The test function is the solution to the IVP:

$$
\mathcal{M}(\boldsymbol{x}; \boldsymbol{p}) = \left( T(t_i; \boldsymbol{x}, \boldsymbol{p}) \right), \; i = 0, \ldots, n_{ts},
$$

where:

- $\boldsymbol{x} = \left( \kappa, T_{\text{amb}} \right)$ is a two-dimensional
  vector of uncertain input variables, defined further below.
- $\boldsymbol{p} = \{ T_0, t_e, n_{ts} \}$ is a set of fixed parameters
  of the problem, also defined further below.

## Probabilistic input

The probabilistic input model for the test function is shown below.

```{code-cell} ipython3
:tags: [hide-input]

print(my_testfun.prob_input)
```

## Parameters

The default values of the parameters are shown below.

```{code-cell} ipython3
:tags: [hide-input]

print(my_testfun.parameters)
```

## Notes on numerical algorithms

The IVP described above is solved numerically using
[`solve_ivp()`](https://docs.scipy.org/doc/scipy/reference/generated/scipy.integrate.solve_ivp.html)
fro SciPy with its default method and parameter values.
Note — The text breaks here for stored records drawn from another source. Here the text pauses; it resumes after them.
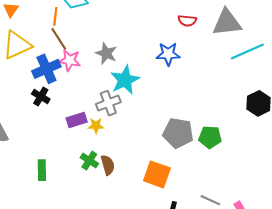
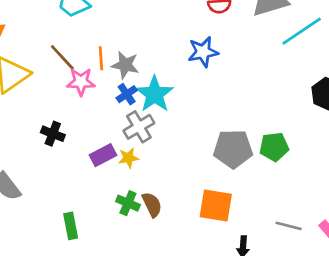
orange line: (55, 16) -> (101, 58), moved
blue cross: (46, 69) -> (127, 94), moved, size x0.6

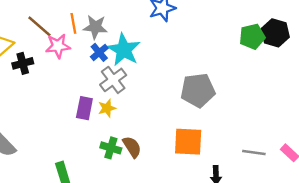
black cross: (53, 134) -> (23, 63), moved, turned -30
green pentagon: (274, 147) -> (252, 37), moved
purple rectangle: (103, 155) -> (84, 108), turned -45

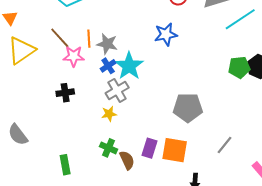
black cross: (23, 63) -> (65, 93), moved
purple rectangle: (84, 108) -> (150, 148), moved
brown semicircle: (132, 147) -> (127, 160), moved
gray line: (254, 153) -> (224, 145), moved, turned -66

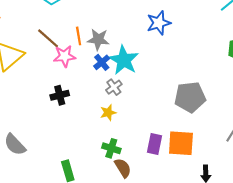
gray cross: (117, 90) -> (114, 87), size x0.7
brown semicircle: (127, 160) -> (123, 168), moved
The default parameter values for these methods can be overridden by providing
a dictionary with new parameter values.

For example, to change the method used to solve the IVP:

```python
fun.parameters.add("solve_ivp", {"method": "RK23"})  # 'solve_ivp' as the parameter keyword
```

```{note}
In this example, `method` is acceptable keyword-named argument for `solve_ivp()`;
indeed, the key-value pairs specified for the parameters of `solve_ivp()`
must be recognized by the method.
```

## References

```{bibliography}
:style: unsrtalpha
:filter: docname in docnames
```

[^location]: See Eqs. (18-20), Section 4.1 in {cite}`Tennoee2018`.